▸ Data excerpts
■ ■ ■

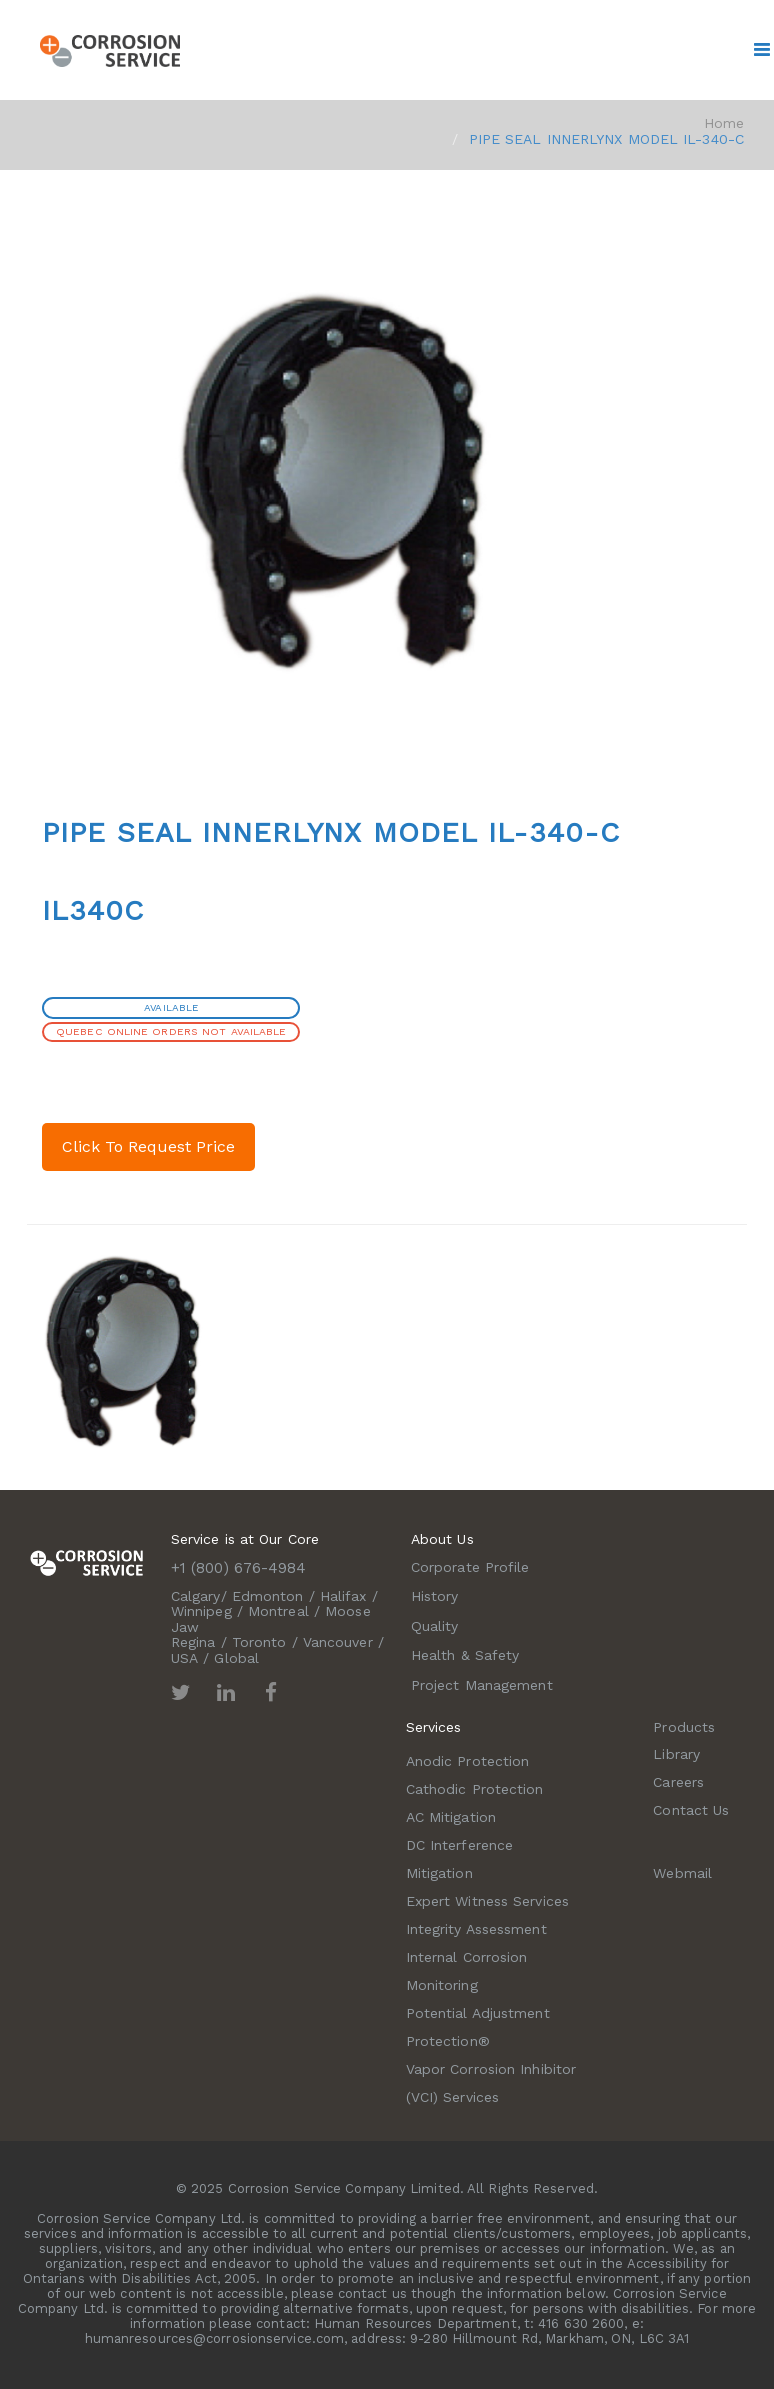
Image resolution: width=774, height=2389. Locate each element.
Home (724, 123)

■ ■ ■

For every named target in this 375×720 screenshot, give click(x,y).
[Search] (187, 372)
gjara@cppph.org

■ ■ ■

▸ Work to complete
Using the entries above, repeat only the lines from the one containing "For every named" through the one containing "gjara@cppph.org", end lines included.

▸ Task answer
For every named target in this 375×720 screenshot, give click(x,y).
[Search] (187, 372)
gjara@cppph.org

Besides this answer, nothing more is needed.